**INSTRUCTIONS FOR THE TASK**
Leaving out the images, transcribe every record below exactly.

**********

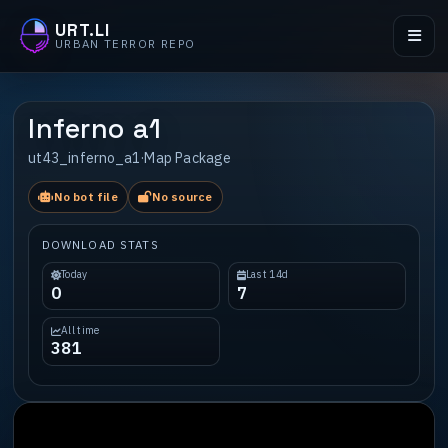
URT.LI
URBAN TERROR REPO
Inferno a1
ut43_inferno_a1
·
Map Package
No bot file
No source
DOWNLOAD STATS
Today
Last 14d
0
7
All time
381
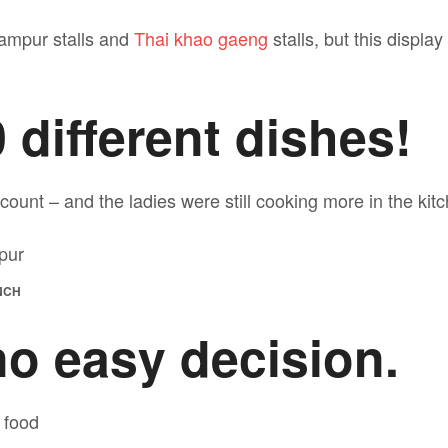
ampur stalls and
Thai khao gaeng
stalls, but this displa
 different dishes!
 count – and the ladies were still cooking more in the kit
NCH
no easy decision.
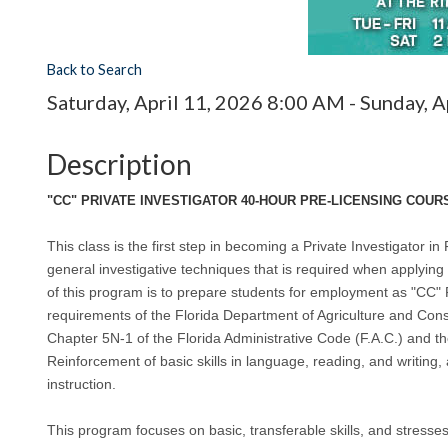
Back to Search
Saturday, April 11, 2026 8:00 AM - Sunday, A
Description
"CC" PRIVATE INVESTIGATOR 40-HOUR PRE-LICENSING COURS
This class is the first step in becoming a Private Investigator in F
general investigative techniques that is required when applying 
of this program is to prepare students for employment as "CC" 
requirements of the Florida Department of Agriculture and C
Chapter 5N-1 of the Florida Administrative Code (F.A.C.) and t
Reinforcement of basic skills in language, reading, and writing,
instruction.
This program focuses on basic, transferable skills, and stress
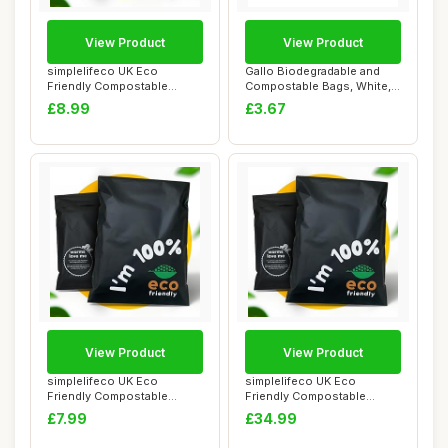
View Product
View Product
simplelifeco UK Eco
Gallo Biodegradable and
Friendly Compostable
Compostable Bags, White,
Mailing Bags (Mediu...
70 x 70 cm ...
£8.99
£3.67
View Product
View Product
simplelifeco UK Eco
simplelifeco UK Eco
Friendly Compostable
Friendly Compostable
Mailing Bags (Small...
Mailing Bags (Large...
£7.99
£34.99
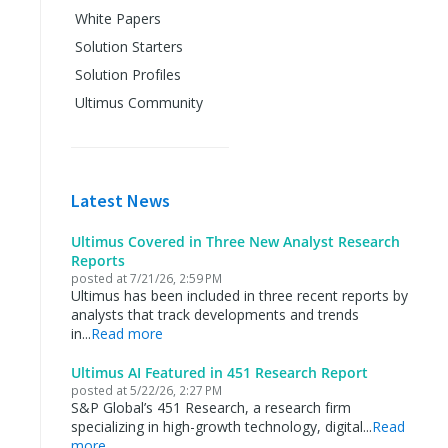
White Papers
Solution Starters
Solution Profiles
Ultimus Community
Latest News
Ultimus Covered in Three New Analyst Research
Reports
posted at
7/21/26, 2:59 PM
Ultimus has been included in three recent reports by
analysts that track developments and trends
in...
Read more
Ultimus AI Featured in 451 Research Report
posted at
5/22/26, 2:27 PM
S&P Global’s 451 Research, a research firm
specializing in high-growth technology, digital...
Read
more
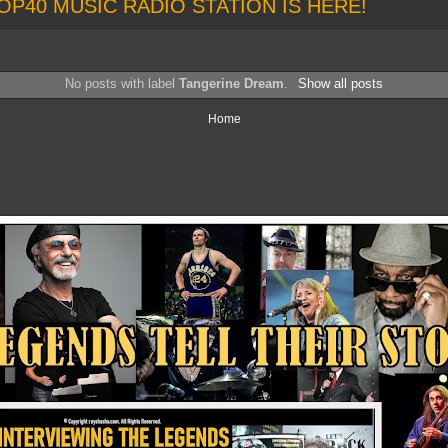
OP40 MUSIC RADIO STATION IS HERE!
No posts with label
Tangerine Dream
.
Show all posts
Home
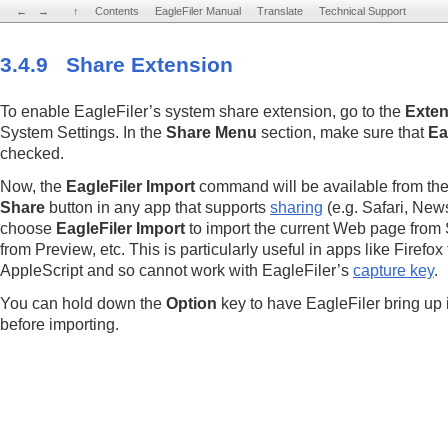
←
←
→
→
↑
↑
Contents
Contents
EagleFiler Manual
EagleFiler Manual
Translate
Translate
Technical Support
Technical Support
3.4.9 Share Extension
To enable EagleFiler’s system share extension, go to the
Exten
System Settings. In the
Share Menu
section, make sure that
Ea
checked.
Now, the
EagleFiler Import
command will be available from th
Share
button in any app that supports
sharing
(e.g. Safari, New
choose
EagleFiler Import
to import the current Web page from Sa
from Preview, etc. This is particularly useful in apps like Firefox
AppleScript and so cannot work with EagleFiler’s
capture key
.
You can hold down the
Option
key to have EagleFiler bring up 
before importing.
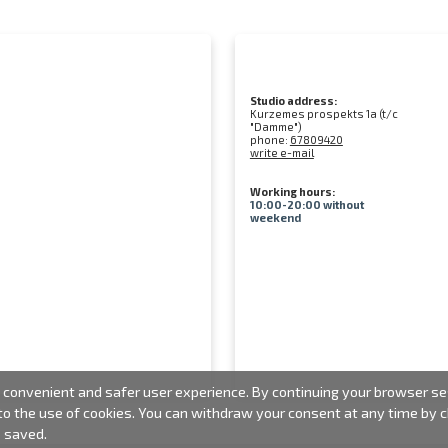
Studio address:
Kurzemes prospekts 1a (t/c
"Damme")
phone:
67809420
write e-mail
Working hours:
10:00-20:00 without
weekend
convenient and safer user experience. By continuing your browser sess
 to the use of cookies. You can withdraw your consent at any time by
e saved.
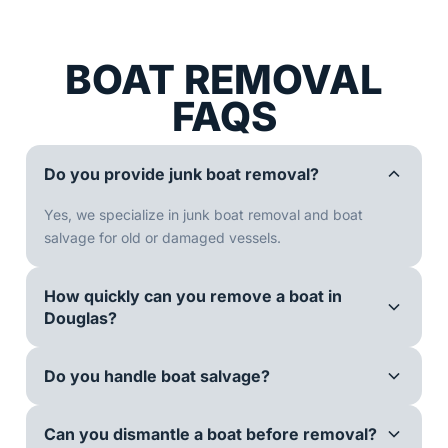
BOAT REMOVAL
FAQS
Do you provide junk boat removal?
Yes, we specialize in junk boat removal and boat
salvage for old or damaged vessels.
How quickly can you remove a boat in
Douglas?
Do you handle boat salvage?
Can you dismantle a boat before removal?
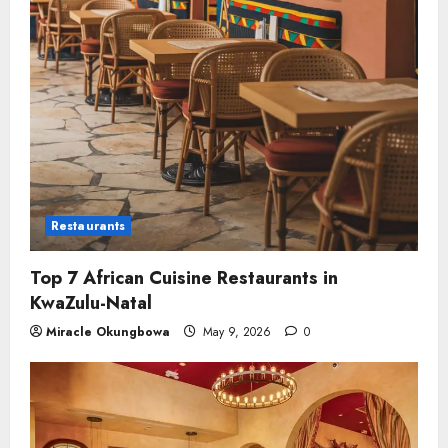
Restaurants
Top 7 African Cuisine Restaurants in
KwaZulu-Natal
Miracle Okungbowa
May 9, 2026
0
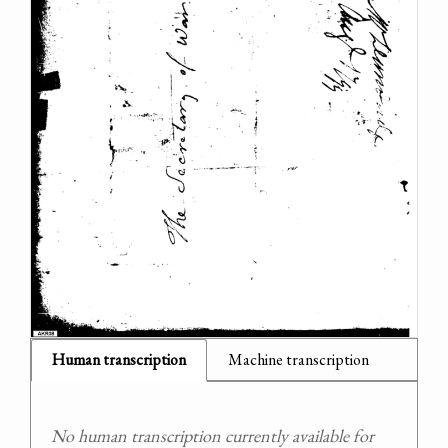
Human transcription
Machine transcription
No human transcription currently available for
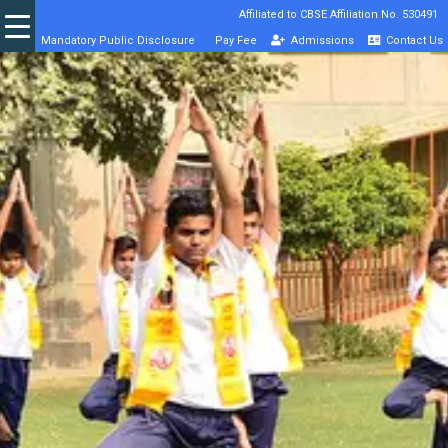
Affiliated to CBSE Affiliation No. 530491
Mandatory Public Disclosure
Pay Fee
Admissions
Contact Us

**********

**YOUR RESPONSE**
URT.LI
URBAN TERROR REPO
Inferno a1
ut43_inferno_a1
·
Map Package
No bot file
No source
DOWNLOAD STATS
Today
Last 14d
0
7
All time
381
ampur stalls and
Thai khao gaeng
stalls, but this displa
 different dishes!
 count – and the ladies were still cooking more in the kit
NCH
no easy decision.
Back to Search
Saturday, April 11, 2026 8:00 AM - Sunday, A
Description
"CC" PRIVATE INVESTIGATOR 40-HOUR PRE-LICENSING COURS
This class is the first step in becoming a Private Investigator in F
general investigative techniques that is required when applying 
of this program is to prepare students for employment as "CC" 
requirements of the Florida Department of Agriculture and C
Chapter 5N-1 of the Florida Administrative Code (F.A.C.) and t
Reinforcement of basic skills in language, reading, and writing,
instruction.
This program focuses on basic, transferable skills, and stress
View Product
View Product
simplelifeco UK Eco
Gallo Biodegradable and
Friendly Compostable
Compostable Bags, White,
Mailing Bags (Mediu...
70 x 70 cm ...
£8.99
£3.67
View Product
View Product
simplelifeco UK Eco
simplelifeco UK Eco
Friendly Compostable
Friendly Compostable
Mailing Bags (Small...
Mailing Bags (Large...
£7.99
£34.99
White Papers
Solution Starters
Solution Profiles
Ultimus Community
Latest News
Ultimus Covered in Three New Analyst Research
Reports
posted at
7/21/26, 2:59 PM
Ultimus has been included in three recent reports by
analysts that track developments and trends
in...
Read more
Ultimus AI Featured in 451 Research Report
posted at
5/22/26, 2:27 PM
S&P Global’s 451 Research, a research firm
specializing in high-growth technology, digital...
Read
more
OP40 MUSIC RADIO STATION IS HERE!
No posts with label
Tangerine Dream
.
Show all posts
Home
←
←
→
→
↑
↑
Contents
Contents
EagleFiler Manual
EagleFiler Manual
Translate
Translate
Technical Support
Technical Support
3.4.9 Share Extension
To enable EagleFiler’s system share extension, go to the
Exten
System Settings. In the
Share Menu
section, make sure that
Ea
checked.
Now, the
EagleFiler Import
command will be available from th
Share
button in any app that supports
sharing
(e.g. Safari, New
choose
EagleFiler Import
to import the current Web page from Sa
from Preview, etc. This is particularly useful in apps like Firefox
AppleScript and so cannot work with EagleFiler’s
capture key
.
You can hold down the
Option
key to have EagleFiler bring up 
before importing.
Studio address:
Kurzemes prospekts 1a (t/c
"Damme")
phone:
67809420
write e-mail
Working hours:
10:00-20:00 without
weekend
convenient and safer user experience. By continuing your browser sess
 to the use of cookies. You can withdraw your consent at any time by
e saved.
BOAT REMOVAL
FAQS
Do you provide junk boat removal?
Yes, we specialize in junk boat removal and boat
salvage for old or damaged vessels.
How quickly can you remove a boat in
Douglas?
Do you handle boat salvage?
Can you dismantle a boat before removal?
Restaurants
Top 7 African Cuisine Restaurants in
KwaZulu-Natal
Miracle Okungbowa
May 9, 2026
0
Human transcription
Machine transcription
No human transcription currently available for
Affiliated to CBSE Affiliation No. 530491
Mandatory Public Disclosure
Pay Fee
Admissions
Contact Us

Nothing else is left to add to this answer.